6. “The most essential gift for a good writer is a built-in, shockproof, shit detector. This is the writer’s radar and all great writers have had it.”
7. From Green Hills of Africa:
All modern American literature comes from one book by Mark Twain called Huckleberry Finn… American writing comes from that. There was nothing before. There has been nothing as good since.
8. In a letter to F. Scott Fitzgerald:
Forget your personal tragedy. We are all bitched from the start and you especially have to be hurt like hell before you can write seriously. But when you get the damned hurt use it—don’t cheat with it.
Be as faithful to it as a scientist—but don’t think anything is of importance because it happens to you or anyone who belongs to you. About this time I wouldn’t blame you if you gave me a burst. Jesus, it’s marvellous to tell other people how to write, live, die, etc.
9. In another letter to Fitzgerald:
The good parts of a book may be only something a writer is lucky enough to overhear or it may be the wreck of his whole damn life — and one is as good as the other.

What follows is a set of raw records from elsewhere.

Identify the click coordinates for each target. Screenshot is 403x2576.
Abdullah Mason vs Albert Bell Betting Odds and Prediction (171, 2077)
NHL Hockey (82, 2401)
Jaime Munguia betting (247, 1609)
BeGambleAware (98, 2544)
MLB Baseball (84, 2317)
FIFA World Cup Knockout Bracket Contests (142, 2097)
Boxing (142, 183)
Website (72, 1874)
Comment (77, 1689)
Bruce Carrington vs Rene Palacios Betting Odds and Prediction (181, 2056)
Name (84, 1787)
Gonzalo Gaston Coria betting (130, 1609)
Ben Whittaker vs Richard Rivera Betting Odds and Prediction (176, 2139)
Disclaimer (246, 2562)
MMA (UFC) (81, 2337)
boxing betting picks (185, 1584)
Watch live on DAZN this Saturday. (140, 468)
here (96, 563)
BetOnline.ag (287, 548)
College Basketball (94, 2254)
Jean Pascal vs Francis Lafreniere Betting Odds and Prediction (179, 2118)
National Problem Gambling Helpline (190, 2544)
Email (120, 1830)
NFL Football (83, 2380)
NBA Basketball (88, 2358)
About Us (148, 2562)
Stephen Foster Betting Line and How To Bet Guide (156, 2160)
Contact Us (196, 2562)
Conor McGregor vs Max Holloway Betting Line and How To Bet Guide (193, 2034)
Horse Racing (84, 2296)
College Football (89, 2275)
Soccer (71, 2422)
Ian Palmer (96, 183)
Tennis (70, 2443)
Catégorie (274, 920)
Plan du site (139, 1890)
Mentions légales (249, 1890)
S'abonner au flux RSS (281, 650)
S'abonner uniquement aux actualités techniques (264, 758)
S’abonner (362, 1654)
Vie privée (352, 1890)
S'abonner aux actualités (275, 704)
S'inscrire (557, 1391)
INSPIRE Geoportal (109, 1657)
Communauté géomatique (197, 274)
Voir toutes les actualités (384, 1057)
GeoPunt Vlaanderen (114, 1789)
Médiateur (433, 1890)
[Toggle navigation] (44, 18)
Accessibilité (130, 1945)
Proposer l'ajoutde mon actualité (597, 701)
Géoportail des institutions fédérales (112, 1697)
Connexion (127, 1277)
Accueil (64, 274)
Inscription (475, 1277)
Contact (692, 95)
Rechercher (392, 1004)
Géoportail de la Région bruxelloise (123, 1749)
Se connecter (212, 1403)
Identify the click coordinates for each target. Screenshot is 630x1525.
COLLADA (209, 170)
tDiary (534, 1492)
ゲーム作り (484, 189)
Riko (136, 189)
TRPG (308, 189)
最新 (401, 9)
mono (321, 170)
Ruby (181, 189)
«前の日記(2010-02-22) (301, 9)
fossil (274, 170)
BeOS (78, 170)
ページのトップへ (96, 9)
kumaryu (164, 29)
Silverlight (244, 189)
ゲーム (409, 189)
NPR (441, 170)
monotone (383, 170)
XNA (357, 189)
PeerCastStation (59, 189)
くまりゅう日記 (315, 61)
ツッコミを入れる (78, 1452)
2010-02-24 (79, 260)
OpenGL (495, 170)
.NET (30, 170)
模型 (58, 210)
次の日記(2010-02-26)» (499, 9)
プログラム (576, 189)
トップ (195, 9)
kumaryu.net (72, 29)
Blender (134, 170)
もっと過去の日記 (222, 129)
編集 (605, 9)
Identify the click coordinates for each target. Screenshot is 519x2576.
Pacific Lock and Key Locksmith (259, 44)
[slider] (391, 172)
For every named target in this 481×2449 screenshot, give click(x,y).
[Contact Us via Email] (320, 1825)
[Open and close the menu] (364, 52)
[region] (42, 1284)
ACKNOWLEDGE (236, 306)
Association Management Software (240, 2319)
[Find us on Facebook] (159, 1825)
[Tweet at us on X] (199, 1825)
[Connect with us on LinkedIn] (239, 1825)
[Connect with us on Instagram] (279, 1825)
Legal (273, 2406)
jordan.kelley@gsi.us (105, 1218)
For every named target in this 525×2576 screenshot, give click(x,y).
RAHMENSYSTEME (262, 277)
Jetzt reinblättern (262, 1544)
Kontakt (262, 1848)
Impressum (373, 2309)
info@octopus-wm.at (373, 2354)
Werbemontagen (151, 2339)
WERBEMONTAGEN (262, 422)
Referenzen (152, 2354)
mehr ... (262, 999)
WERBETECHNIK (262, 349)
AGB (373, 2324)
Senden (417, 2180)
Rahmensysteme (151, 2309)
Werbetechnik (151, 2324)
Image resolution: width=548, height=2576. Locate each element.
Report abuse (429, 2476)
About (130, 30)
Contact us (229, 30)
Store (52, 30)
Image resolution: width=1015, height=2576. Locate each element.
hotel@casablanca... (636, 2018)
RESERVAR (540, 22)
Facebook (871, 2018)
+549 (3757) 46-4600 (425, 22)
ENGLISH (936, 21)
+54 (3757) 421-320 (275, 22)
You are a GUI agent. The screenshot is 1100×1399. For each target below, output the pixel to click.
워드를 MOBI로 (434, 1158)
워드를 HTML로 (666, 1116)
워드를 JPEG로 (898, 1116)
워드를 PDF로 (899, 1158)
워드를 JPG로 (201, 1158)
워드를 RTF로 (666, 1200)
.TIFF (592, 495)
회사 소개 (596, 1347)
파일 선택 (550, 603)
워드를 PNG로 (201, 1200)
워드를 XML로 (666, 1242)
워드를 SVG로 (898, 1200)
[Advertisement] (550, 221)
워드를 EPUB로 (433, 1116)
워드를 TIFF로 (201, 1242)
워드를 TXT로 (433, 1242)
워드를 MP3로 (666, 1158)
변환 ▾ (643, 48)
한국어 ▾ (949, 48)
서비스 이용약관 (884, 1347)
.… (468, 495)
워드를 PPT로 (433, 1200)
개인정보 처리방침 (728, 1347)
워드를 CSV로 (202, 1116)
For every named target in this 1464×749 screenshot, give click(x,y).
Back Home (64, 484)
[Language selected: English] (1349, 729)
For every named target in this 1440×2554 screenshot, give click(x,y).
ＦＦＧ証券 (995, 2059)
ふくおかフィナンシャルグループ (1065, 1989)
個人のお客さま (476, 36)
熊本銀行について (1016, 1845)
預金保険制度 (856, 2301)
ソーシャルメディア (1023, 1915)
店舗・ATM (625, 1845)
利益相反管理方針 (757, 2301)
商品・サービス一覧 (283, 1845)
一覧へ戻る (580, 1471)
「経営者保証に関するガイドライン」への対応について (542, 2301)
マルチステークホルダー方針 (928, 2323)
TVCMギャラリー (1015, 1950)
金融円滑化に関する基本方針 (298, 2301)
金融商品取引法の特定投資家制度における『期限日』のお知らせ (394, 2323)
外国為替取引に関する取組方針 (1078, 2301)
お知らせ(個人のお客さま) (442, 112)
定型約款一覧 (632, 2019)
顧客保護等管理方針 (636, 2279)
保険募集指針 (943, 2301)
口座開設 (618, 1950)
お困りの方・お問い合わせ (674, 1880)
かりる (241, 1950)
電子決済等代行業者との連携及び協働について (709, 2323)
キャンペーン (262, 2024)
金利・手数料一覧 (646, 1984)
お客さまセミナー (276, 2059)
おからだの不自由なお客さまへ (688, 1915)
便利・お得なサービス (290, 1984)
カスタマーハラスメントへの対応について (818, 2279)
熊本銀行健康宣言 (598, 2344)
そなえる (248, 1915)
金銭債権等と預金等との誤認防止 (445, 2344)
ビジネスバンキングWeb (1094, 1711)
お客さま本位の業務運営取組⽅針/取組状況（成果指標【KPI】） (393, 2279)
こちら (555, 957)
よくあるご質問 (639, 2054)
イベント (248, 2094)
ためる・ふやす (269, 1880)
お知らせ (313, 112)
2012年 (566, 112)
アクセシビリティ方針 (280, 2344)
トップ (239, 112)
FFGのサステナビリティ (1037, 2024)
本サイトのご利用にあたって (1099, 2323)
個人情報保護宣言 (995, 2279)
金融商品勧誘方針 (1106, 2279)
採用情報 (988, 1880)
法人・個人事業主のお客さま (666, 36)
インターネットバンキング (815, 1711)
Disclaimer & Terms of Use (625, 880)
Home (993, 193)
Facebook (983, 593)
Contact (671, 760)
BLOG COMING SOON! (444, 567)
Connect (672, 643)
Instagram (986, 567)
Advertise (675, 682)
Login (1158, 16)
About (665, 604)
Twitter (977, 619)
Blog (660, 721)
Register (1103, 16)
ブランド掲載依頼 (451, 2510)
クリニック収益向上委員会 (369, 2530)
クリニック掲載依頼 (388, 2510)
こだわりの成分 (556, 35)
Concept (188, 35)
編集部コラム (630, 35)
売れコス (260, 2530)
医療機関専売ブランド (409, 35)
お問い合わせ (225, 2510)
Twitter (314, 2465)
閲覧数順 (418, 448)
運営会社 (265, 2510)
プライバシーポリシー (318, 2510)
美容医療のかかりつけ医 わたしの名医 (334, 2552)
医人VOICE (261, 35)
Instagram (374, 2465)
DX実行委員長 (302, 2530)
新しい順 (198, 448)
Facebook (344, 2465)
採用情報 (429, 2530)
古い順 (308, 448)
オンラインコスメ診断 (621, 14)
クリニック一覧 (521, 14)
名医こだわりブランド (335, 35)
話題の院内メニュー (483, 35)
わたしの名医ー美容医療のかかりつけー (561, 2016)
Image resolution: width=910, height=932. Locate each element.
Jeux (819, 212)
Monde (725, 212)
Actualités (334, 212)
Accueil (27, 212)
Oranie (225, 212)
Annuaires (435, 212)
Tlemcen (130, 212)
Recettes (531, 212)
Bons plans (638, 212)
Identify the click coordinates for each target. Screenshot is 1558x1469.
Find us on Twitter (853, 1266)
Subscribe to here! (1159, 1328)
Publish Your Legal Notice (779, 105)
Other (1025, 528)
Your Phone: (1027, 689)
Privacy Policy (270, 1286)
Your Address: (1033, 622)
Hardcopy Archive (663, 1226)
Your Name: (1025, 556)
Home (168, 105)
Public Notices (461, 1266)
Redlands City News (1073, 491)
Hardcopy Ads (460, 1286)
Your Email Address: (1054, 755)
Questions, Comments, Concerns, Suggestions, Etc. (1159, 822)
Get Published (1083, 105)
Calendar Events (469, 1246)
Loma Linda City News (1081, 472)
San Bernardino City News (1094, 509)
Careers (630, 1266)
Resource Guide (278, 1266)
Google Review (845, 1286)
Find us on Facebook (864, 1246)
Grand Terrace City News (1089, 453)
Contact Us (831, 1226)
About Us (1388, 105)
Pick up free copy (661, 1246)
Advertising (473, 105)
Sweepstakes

10. From another letter to F. Scott Fitzgerald:
That is what we are supposed to do when we are at our best — make it all up — but make it up so truly that later it will happen that way.
11. From A Moveable Feast:
Do not worry. You have always written before and you will write now. All you have to do is write one true sentence. Write the truest sentence you know.
12. From his essay “Notes on the Next War”:
They wrote in the old days that it is sweet and fitting to die for one’s country. But in modern war there is nothing sweet nor fitting in your dying. You will die like a dog for no good reason.